**Exercise aim**
Please reproduce all the data exactly as written and omit the pictures.

**Data supplied**
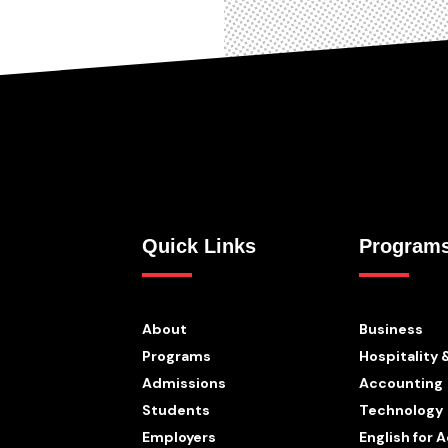
Quick Links
Program
About
Business
Programs
Hospitality 
Admissions
Accounting
Students
Technology
Employers
English for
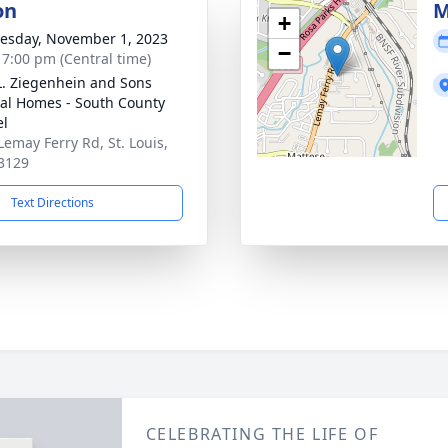
on
M
+
sday, November 1, 2023
−
- 7:00 pm (Central time)
L. Ziegenhein and Sons
al Homes - South County
el
Lemay Ferry Rd, St. Louis,
3129
Text Directions
CELEBRATING THE LIFE OF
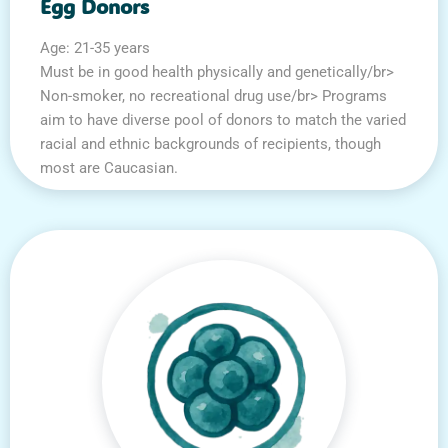
Egg Donors
Age: 21-35 years
Must be in good health physically and genetically/br>
Non-smoker, no recreational drug use/br> Programs
aim to have diverse pool of donors to match the varied
racial and ethnic backgrounds of recipients, though
most are Caucasian.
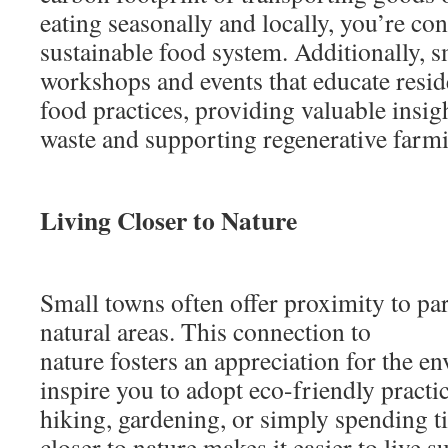
eating seasonally and locally, you’re co
sustainable food system. Additionally, s
workshops and events that educate resid
food practices, providing valuable insig
waste and supporting regenerative farm
Living Closer to Nature
Small towns often offer proximity to par
natural areas. This connection to
nature fosters an appreciation for the 
inspire you to adopt eco-friendly practi
hiking, gardening, or simply spending t
closer to nature makes it easier to live s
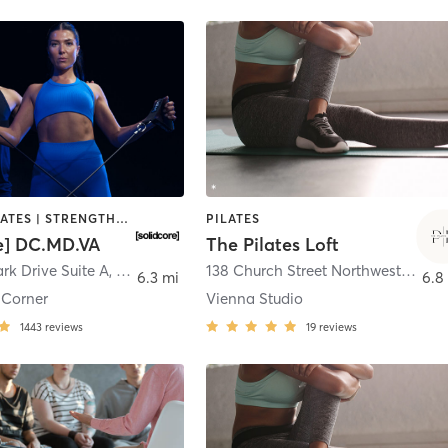
OTHER | PILATES | STRENGTH TRAINING
PILATES
re] DC.MD.VA
The Pilates Loft
rk Drive Suite A
,
Tysons
138 Church Street Northwest
,
Vien
6.3 mi
6.8
 Corner
Vienna Studio
1443
reviews
19
reviews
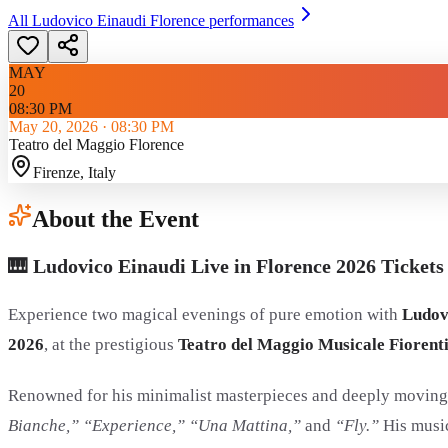
All
Ludovico Einaudi Florence
performances
MAY
20
08:30 PM
May 20, 2026
·
08:30 PM
Teatro del Maggio Florence
Firenze
, Italy
About the Event
🎹 Ludovico Einaudi Live in Florence 2026 Tickets 
Experience two magical evenings of pure emotion with
Ludov
2026
, at the prestigious
Teatro del Maggio Musicale Fiorent
Renowned for his minimalist masterpieces and deeply moving 
Bianche,” “Experience,” “Una Mattina,”
and
“Fly.”
His music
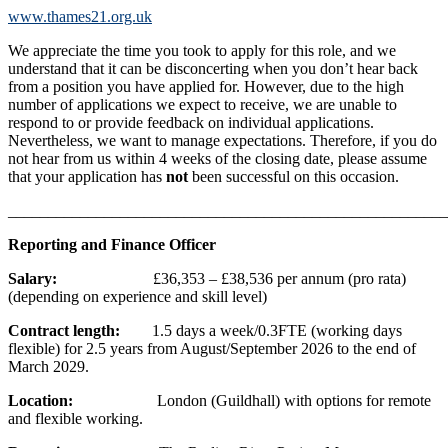
www.thames21.org.uk
We appreciate the time you took to apply for this role, and we
understand that it can be disconcerting when you don’t hear back
from a position you have applied for. However, due to the high
number of applications we expect to receive, we are unable to
respond to or provide feedback on individual applications.
Nevertheless, we want to manage expectations. Therefore, if you do
not hear from us within 4 weeks of the closing date, please assume
that your application has
not
been successful on this occasion.
_______________________________________________________
Reporting and Finance Officer
Salary:
£36,353 – £38,536 per annum (pro rata)
(depending on experience and skill level)
Contract length:
1.5 days a week/0.3FTE (working days
flexible) for 2.5 years from August/September 2026 to the end of
March 2029.
Location:
London (Guildhall) with options for remote
and flexible working.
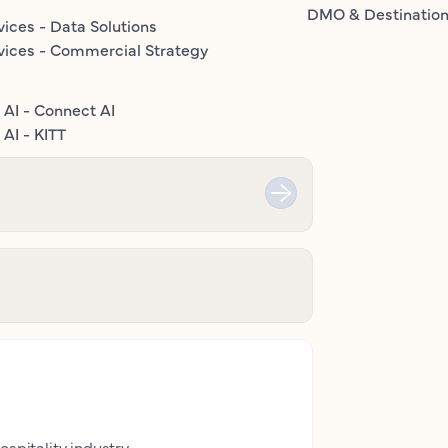
DMO & Destinatio
vices - Data Solutions
vices - Commercial Strategy
 AI - Connect AI
AI - KITT
ospitality industry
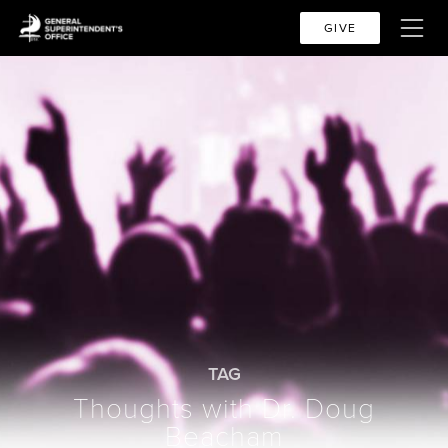
GIVE
TAG
Thoughts with Dr. Doug
Beacham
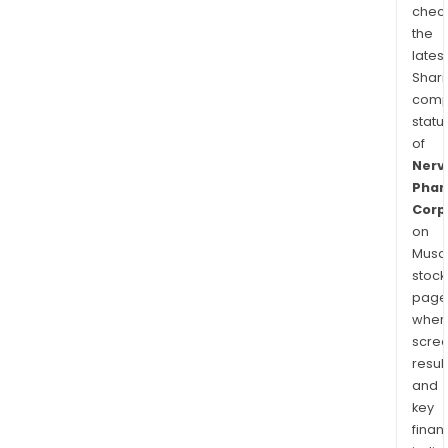
chec
the
latest
Shari
comp
statu
of
Nerv
Pha
Corp
on
Musaf
stock
page
wher
scre
resul
and
key
finan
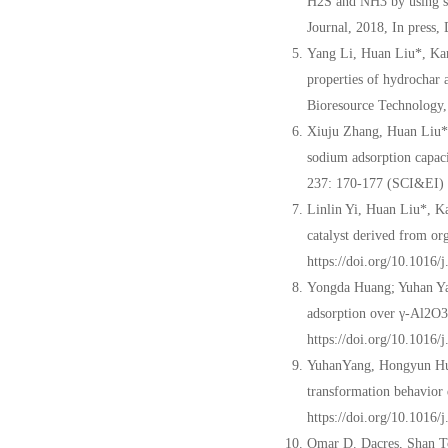
H2S and NH3 by using sl
Journal, 2018, In press,
Yang Li, Huan Liu*, Ka
properties of hydrochar a
Bioresource Technology
Xiuju Zhang, Huan Liu*
sodium adsorption capaci
237: 170-177 (SCI&EI)
Linlin Yi, Huan Liu*, 
catalyst derived from or
https://doi.org/10.1016
Yongda Huang; Yuhan Y
adsorption over γ-Al2O3 
https://doi.org/10.1016
YuhanYang, Hongyun Hu*
transformation behavior 
https://doi.org/10.1016
Omar D. Dacres, Shan T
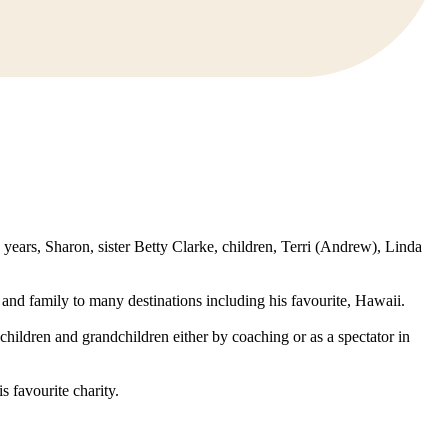
years, Sharon, sister Betty Clarke, children, Terri (Andrew), Linda
and family to many destinations including his favourite, Hawaii.
hildren and grandchildren either by coaching or as a spectator in
 favourite charity.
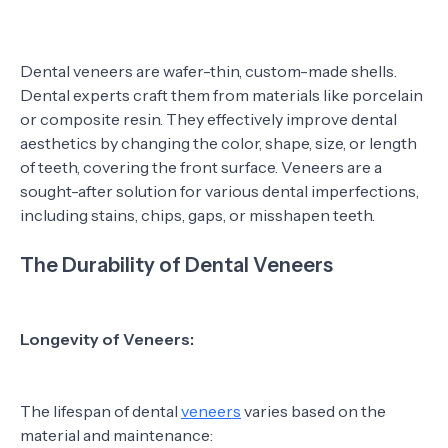
Dental veneers are wafer-thin, custom-made shells.
Dental experts craft them from materials like porcelain
or composite resin. They effectively improve dental
aesthetics by changing the color, shape, size, or length
of teeth, covering the front surface. Veneers are a
sought-after solution for various dental imperfections,
including stains, chips, gaps, or misshapen teeth.
The Durability of Dental Veneers
Longevity of Veneers:
The lifespan of dental
veneers
varies based on the
material and maintenance:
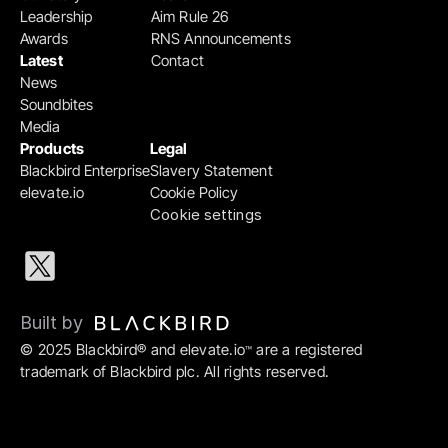
Leadership
Aim Rule 26
Awards
RNS Announcements
Latest
Contact
News
Soundbites
Media
Products
Legal
Blackbird Enterprise
Slavery Statement
elevate.io
Cookie Policy
Cookie settings
Built by 
© 2025 Blackbird® and elevate.io
 are a registered 
™
trademark of Blackbird plc. All rights reserved.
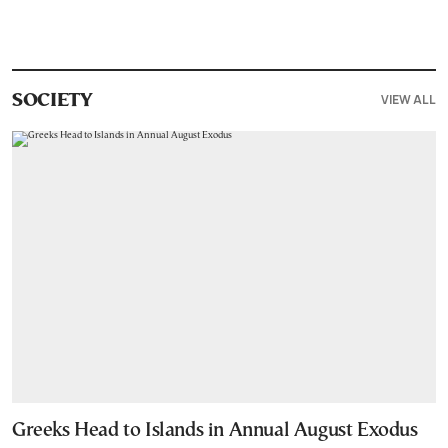
VIEW ALL
SOCIETY
Greeks Head to Islands in Annual August Exodus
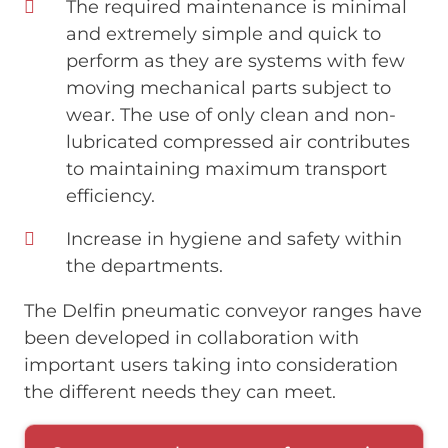
The required maintenance is minimal
and extremely simple and quick to
perform as they are systems with few
moving mechanical parts subject to
wear. The use of only clean and non-
lubricated compressed air contributes
to maintaining maximum transport
efficiency.
Increase in hygiene and safety within
the departments.
The Delfin pneumatic conveyor ranges have
been developed in collaboration with
important users taking into consideration
the different needs they can meet.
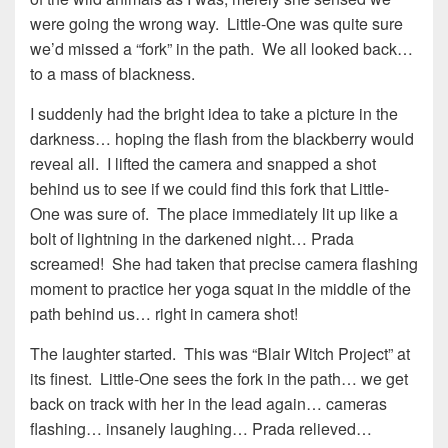
were going the wrong way. Little-One was quite sure
we’d missed a “fork” in the path. We all looked back…
to a mass of blackness.
I suddenly had the bright idea to take a picture in the
darkness… hoping the flash from the blackberry would
reveal all. I lifted the camera and snapped a shot
behind us to see if we could find this fork that Little-
One was sure of. The place immediately lit up like a
bolt of lightning in the darkened night… Prada
screamed! She had taken that precise camera flashing
moment to practice her yoga squat in the middle of the
path behind us… right in camera shot!
The laughter started. This was “Blair Witch Project” at
its finest. Little-One sees the fork in the path… we get
back on track with her in the lead again… cameras
flashing… insanely laughing… Prada relieved…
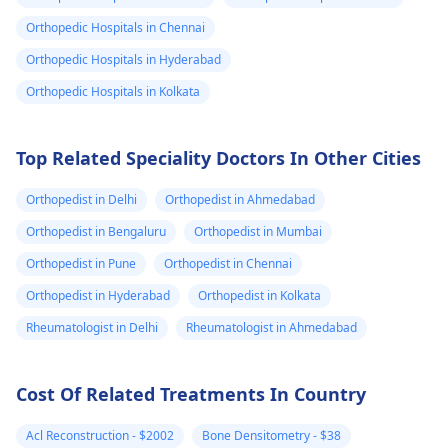
compress to the area
persists, it's best to
Orthopedic Hospitals in Chennai
and avoid any
see a
physician
for 
Orthopedic Hospitals in Hyderabad
strenuous activities.
check-up, just to be
Stay hydrated and
the safe side.
Orthopedic Hospitals in Kolkata
watch your diet for
any foods that may
Top Related Speciality Doctors In Other Cities
trigger the pain.
Orthopedist in Delhi
Orthopedist in Ahmedabad
Orthopedist in Bengaluru
Orthopedist in Mumbai
Orthopedist in Pune
Orthopedist in Chennai
Orthopedist in Hyderabad
Orthopedist in Kolkata
Rheumatologist in Delhi
Rheumatologist in Ahmedabad
Cost Of Related Treatments In Country
Acl Reconstruction - $2002
Bone Densitometry - $38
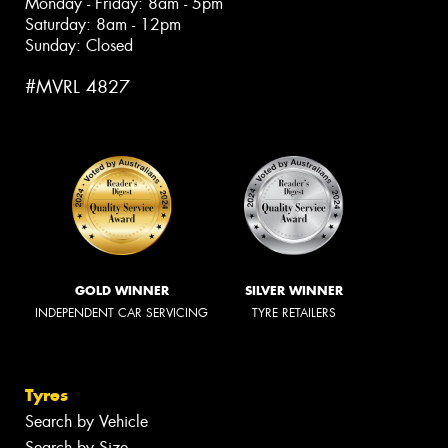
Monday - Friday: 8am - 5pm
Saturday: 8am - 12pm
Sunday: Closed
#MVRL 4827
GOLD WINNER
SILVER WINNER
INDEPENDENT CAR SERVICING
TYRE RETAILERS
Tyres
Search by Vehicle
Search by Size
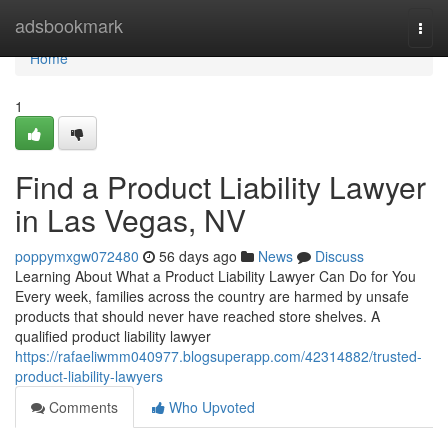
Home
adsbookmark
Togg
navi
Home
1
Find a Product Liability Lawyer
in Las Vegas, NV
poppymxgw072480
56 days ago
News
Discuss
Learning About What a Product Liability Lawyer Can Do for You
Every week, families across the country are harmed by unsafe
products that should never have reached store shelves. A
qualified product liability lawyer
https://rafaeliwmm040977.blogsuperapp.com/42314882/trusted-
product-liability-lawyers
Comments
Who Upvoted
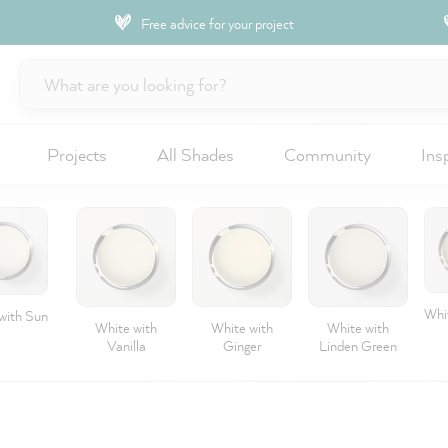
Free advice for your project
Projects
All Shades
Community
Ins
Whit
with Sun
White with
White with
White with
Vanilla
Ginger
Linden Green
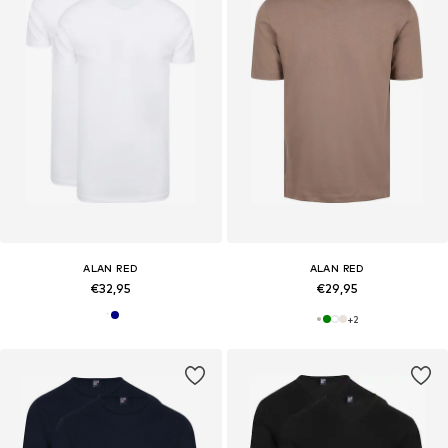
ALAN RED
ALAN RED
€32,95
€29,95
+
2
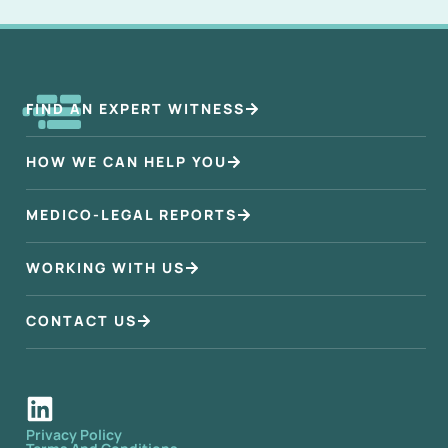
FIND AN EXPERT WITNESS
HOW WE CAN HELP YOU
MEDICO-LEGAL REPORTS
WORKING WITH US
CONTACT US
Privacy Policy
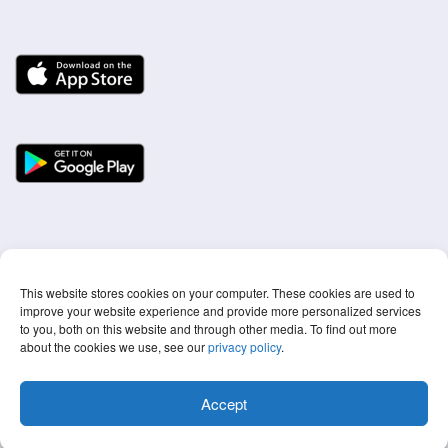
This website stores cookies on your computer. These cookies are used to
improve your website experience and provide more personalized services
to you, both on this website and through other media. To find out more
about the cookies we use, see our
privacy policy
.
© 2022 Screen Time Labs Ltd ® All rights reserved
Accept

**Solution for this problem**
Quick Links
Program
About
Business
Programs
Hospitality 
Admissions
Accounting
Students
Technology
Employers
English for
on
M
+
sday, November 1, 2023
−
- 7:00 pm (Central time)
L. Ziegenhein and Sons
al Homes - South County
el
Lemay Ferry Rd, St. Louis,
3129
Text Directions
CELEBRATING THE LIFE OF
Egg Donors
Age: 21-35 years
Must be in good health physically and genetically/br>
Non-smoker, no recreational drug use/br> Programs
aim to have diverse pool of donors to match the varied
racial and ethnic backgrounds of recipients, though
most are Caucasian.
eating seasonally and locally, you’re co
sustainable food system. Additionally, s
workshops and events that educate resid
food practices, providing valuable insig
waste and supporting regenerative farm
Living Closer to Nature
Small towns often offer proximity to par
natural areas. This connection to
nature fosters an appreciation for the 
inspire you to adopt eco-friendly practi
hiking, gardening, or simply spending t
closer to nature makes it easier to live s
OTHER | PILATES | STRENGTH TRAINING
PILATES
re] DC.MD.VA
The Pilates Loft
rk Drive Suite A
,
Tysons
138 Church Street Northwest
,
Vien
6.3 mi
6.8
 Corner
Vienna Studio
1443
reviews
19
reviews
All
Ludovico Einaudi Florence
performances
MAY
20
08:30 PM
May 20, 2026
·
08:30 PM
Teatro del Maggio Florence
Firenze
, Italy
About the Event
🎹 Ludovico Einaudi Live in Florence 2026 Tickets 
Experience two magical evenings of pure emotion with
Ludov
2026
, at the prestigious
Teatro del Maggio Musicale Fiorent
Renowned for his minimalist masterpieces and deeply moving 
Bianche,” “Experience,” “Una Mattina,”
and
“Fly.”
His music
www.thames21.org.uk
We appreciate the time you took to apply for this role, and we
understand that it can be disconcerting when you don’t hear back
from a position you have applied for. However, due to the high
number of applications we expect to receive, we are unable to
respond to or provide feedback on individual applications.
Nevertheless, we want to manage expectations. Therefore, if you do
not hear from us within 4 weeks of the closing date, please assume
that your application has
not
been successful on this occasion.
_______________________________________________________
Reporting and Finance Officer
Salary:
£36,353 – £38,536 per annum (pro rata)
(depending on experience and skill level)
Contract length:
1.5 days a week/0.3FTE (working days
flexible) for 2.5 years from August/September 2026 to the end of
March 2029.
Location:
London (Guildhall) with options for remote
and flexible working.
DMO & Destinatio
vices - Data Solutions
vices - Commercial Strategy
 AI - Connect AI
AI - KITT
ospitality industry
GIVE
TAG
Thoughts with Dr. Doug
Beacham
chec
the
latest
Shari
comp
statu
of
Nerv
Pha
Corp
on
Musaf
stock
page
wher
scre
resul
and
key
finan
H2S and NH3 by using sl
Journal, 2018, In press,
Yang Li, Huan Liu*, Ka
properties of hydrochar a
Bioresource Technology
Xiuju Zhang, Huan Liu*
sodium adsorption capaci
237: 170-177 (SCI&EI)
Linlin Yi, Huan Liu*, 
catalyst derived from or
https://doi.org/10.1016
Yongda Huang; Yuhan Y
adsorption over γ-Al2O3 
https://doi.org/10.1016
YuhanYang, Hongyun Hu*
transformation behavior 
https://doi.org/10.1016
Omar D. Dacres, Shan T
years, Sharon, sister Betty Clarke, children, Terri (Andrew), Linda
and family to many destinations including his favourite, Hawaii.
hildren and grandchildren either by coaching or as a spectator in
 favourite charity.
Dental veneers are wafer-thin, custom-made shells.
Dental experts craft them from materials like porcelain
or composite resin. They effectively improve dental
aesthetics by changing the color, shape, size, or length
of teeth, covering the front surface. Veneers are a
sought-after solution for various dental imperfections,
including stains, chips, gaps, or misshapen teeth.
The Durability of Dental Veneers
Longevity of Veneers:
The lifespan of dental
veneers
varies based on the
material and maintenance:
Leadership
Aim Rule 26
Awards
RNS Announcements
Latest
Contact
News
Soundbites
Media
Products
Legal
Blackbird Enterprise
Slavery Statement
elevate.io
Cookie Policy
Cookie settings
Built by 
© 2025 Blackbird® and elevate.io
 are a registered 
™
trademark of Blackbird plc. All rights reserved.
VIEW ALL
SOCIETY
Greeks Head to Islands in Annual August Exodus
The required maintenance is minimal
and extremely simple and quick to
perform as they are systems with few
moving mechanical parts subject to
wear. The use of only clean and non-
lubricated compressed air contributes
to maintaining maximum transport
efficiency.
Increase in hygiene and safety within
the departments.
The Delfin pneumatic conveyor ranges have
been developed in collaboration with
important users taking into consideration
the different needs they can meet.
were going the wrong way. Little-One was quite sure
we’d missed a “fork” in the path. We all looked back…
to a mass of blackness.
I suddenly had the bright idea to take a picture in the
darkness… hoping the flash from the blackberry would
reveal all. I lifted the camera and snapped a shot
behind us to see if we could find this fork that Little-
One was sure of. The place immediately lit up like a
bolt of lightning in the darkened night… Prada
screamed! She had taken that precise camera flashing
moment to practice her yoga squat in the middle of the
path behind us… right in camera shot!
The laughter started. This was “Blair Witch Project” at
its finest. Little-One sees the fork in the path… we get
back on track with her in the lead again… cameras
flashing… insanely laughing… Prada relieved…
compress to the area
persists, it's best to
Orthopedic Hospitals in Chennai
and avoid any
see a
physician
for 
Orthopedic Hospitals in Hyderabad
strenuous activities.
check-up, just to be
Stay hydrated and
the safe side.
Orthopedic Hospitals in Kolkata
watch your diet for
any foods that may
Top Related Speciality Doctors In Other Cities
trigger the pain.
Orthopedist in Delhi
Orthopedist in Ahmedabad
Orthopedist in Bengaluru
Orthopedist in Mumbai
Orthopedist in Pune
Orthopedist in Chennai
Orthopedist in Hyderabad
Orthopedist in Kolkata
Rheumatologist in Delhi
Rheumatologist in Ahmedabad
Cost Of Related Treatments In Country
Acl Reconstruction - $2002
Bone Densitometry - $38
Monday - Friday: 8am - 5pm
Saturday: 8am - 12pm
Sunday: Closed
#MVRL 4827
GOLD WINNER
SILVER WINNER
INDEPENDENT CAR SERVICING
TYRE RETAILERS
Tyres
Search by Vehicle
Search by Size
Home
adsbookmark
Togg
navi
Home
1
Find a Product Liability Lawyer
in Las Vegas, NV
poppymxgw072480
56 days ago
News
Discuss
Learning About What a Product Liability Lawyer Can Do for You
Every week, families across the country are harmed by unsafe
products that should never have reached store shelves. A
qualified product liability lawyer
https://rafaeliwmm040977.blogsuperapp.com/42314882/trusted-
product-liability-lawyers
Comments
Who Upvoted
Free advice for your project
Projects
All Shades
Community
Ins
Whit
with Sun
White with
White with
White with
Vanilla
Ginger
Linden Green
ALAN RED
ALAN RED
€32,95
€29,95
+
2
FIND AN EXPERT WITNESS
HOW WE CAN HELP YOU
MEDICO-LEGAL REPORTS
WORKING WITH US
CONTACT US
Privacy Policy
This website stores cookies on your computer. These cookies are used to
improve your website experience and provide more personalized services
to you, both on this website and through other media. To find out more
about the cookies we use, see our
privacy policy
.
© 2022 Screen Time Labs Ltd ® All rights reserved
Accept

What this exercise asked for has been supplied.